This is a quick and easy, but oh so tasty salad to prepare which will serve 4 as a side dish or two as a light meal. If you can’t get hold of Persian lentils, you can use Puy lentils which work just as well and Greek feta is a good substitute for Persian feta. I sometimes prefer the Greek feta as it provides a greater contrast to the creaminess and softness of the egg, The colours here are just so Mediterranean and it is a salad which I often turn to during the warmer months. You can also add a little dried chilli if you like to give it a little extra flavour punch.

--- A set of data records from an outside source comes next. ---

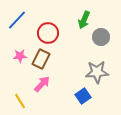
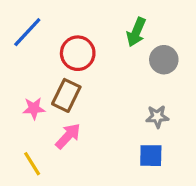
pink star: (20, 56) -> (34, 108), moved
gray star: (97, 72) -> (157, 117), size x0.6
blue square: (83, 96) -> (151, 156), moved, turned 35

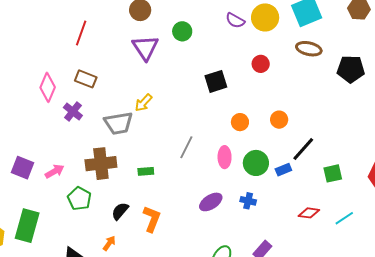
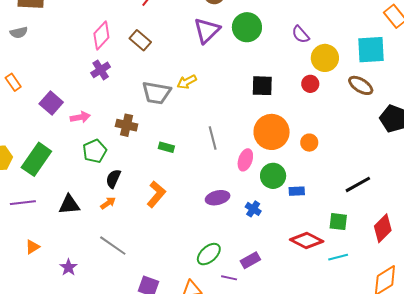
yellow circle: (265, 17) -> (325, 58), moved
green circle: (182, 31) -> (247, 27), size x1.5
purple cross: (73, 111) -> (101, 70), moved
orange circle: (240, 122) -> (272, 132), size x2.0
gray line: (186, 147) -> (213, 138), turned -60
black line: (303, 149) -> (358, 184), moved
brown cross: (101, 164) -> (127, 125), size x0.7
green square: (333, 173) -> (338, 222), moved
black semicircle: (120, 211) -> (113, 179), moved, turned -36
red diamond: (309, 213) -> (307, 240), size x1.5

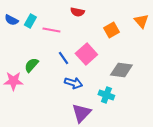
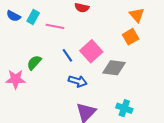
orange triangle: (141, 21) -> (137, 15), moved
orange square: (111, 30) -> (131, 37), moved
gray diamond: (121, 70) -> (114, 68), moved
cyan cross: (106, 95) -> (124, 108), moved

Lentil and asparagus salad with egg and sumac
250g Persian red lentils
1/2 Spanish onion, thinly sliced
1 garlic clove, finely chopped
Juice of 2 lemons
50 ml extra-virgin olive oil
1 tablespoon Sherry vinegar
2 teaspoons sumac, plus extra to serve
3/4 cup each flat-leaf parsley and mint
2 bunches asparagus, trimmed
4 eggs, at room temperature
50g almonds, coarsely chopped
150g Persian feta, coarsely crumbled
Cook lentils in a saucepan of unsalted boiling water until just tender (10-12 minutes), drain, refresh, drain well and place in a large bowl. Combine onion, garlic and lemon juice in a bowl and stand until onion softens (5 minutes). Stir in oil, vinegar and sumac, add to lentils with herbs, and toss to combine.
Blanch asparagus until just tender (1-2 minutes), refresh, drain and set aside. Cook eggs in a saucepan of boiling water until soft-boiled (7 minutes), cool under cold running water, then peel and halve. Top lentil salad with asparagus and eggs, season to taste and serve scattered with almonds, feta and sumac.